However, I have to declare this method in an interface. The caller doesn’t get to see MyWidget, only an IWidget interface. The above setup doesn’t work in that situation, because C# does not allow defining types inside an interface. What is the proper or best way to do such a declaration?

The straighforward thing I thought of is to simply declare LittleThing outside of the interface. That doesn’t seem great, for a couple of reasons. One: it is only ever used by that single method in that single class, so it doesn’t seem that LittleThing should be an independent type just floating around by itself. Two: if similar methods wind up being written for other classes, they will be returning different kinds of data (for good design reasons), and I don’t want to clutter the namepace with a ton of similar-named structs that differ only slightly from each other.
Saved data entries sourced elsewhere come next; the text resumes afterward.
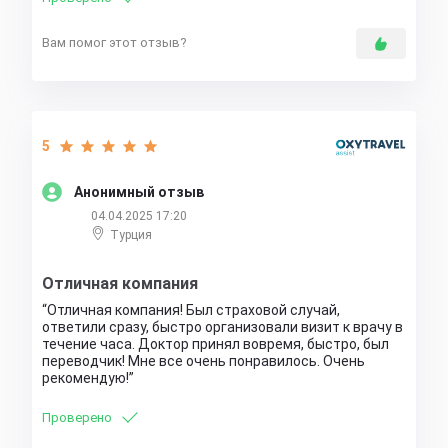
Вам помог этот отзыв?
5
Анонимный отзыв
04.04.2025 17:20
Турция
Отличная компания
Отличная компания! Был страховой случай,
ответили сразу, быстро организовали визит к врачу в
течение часа. Доктор принял вовремя, быстро, был
переводчик! Мне все очень понравилось. Очень
рекомендую!
Проверено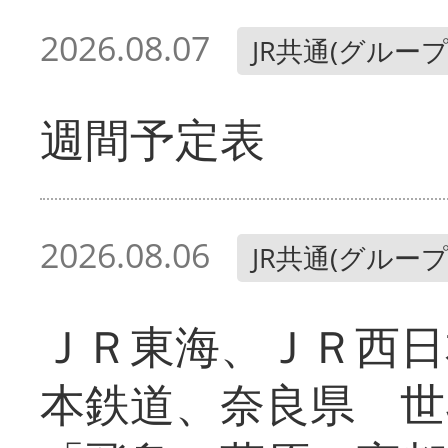
2026.08.07
JR共通(グループ
週間予定表
2026.08.06
JR共通(グループ
ＪＲ東海、ＪＲ西日
本鉄道、奈良県 世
If we could upgrade our version of .Net, I would just return a Tuple<>, but that’s not going to be an option for some time yet.

[Edited to add: The small object does need to contain more than two fields, so KeyValuePair<K,V> won’t quite cut it.]

[Edited to add further: IWidget is implemented by only one class, Widget. I think it weird to have an interface for only one class, but this was done to satisfy an old coding policy that required the contract to always be in a separate assembly from the implementation. Said policy has now gone away, but we haven’t the resources to refactor the entire application and remove all the unnecessary interfaces.]

What’s the best practice?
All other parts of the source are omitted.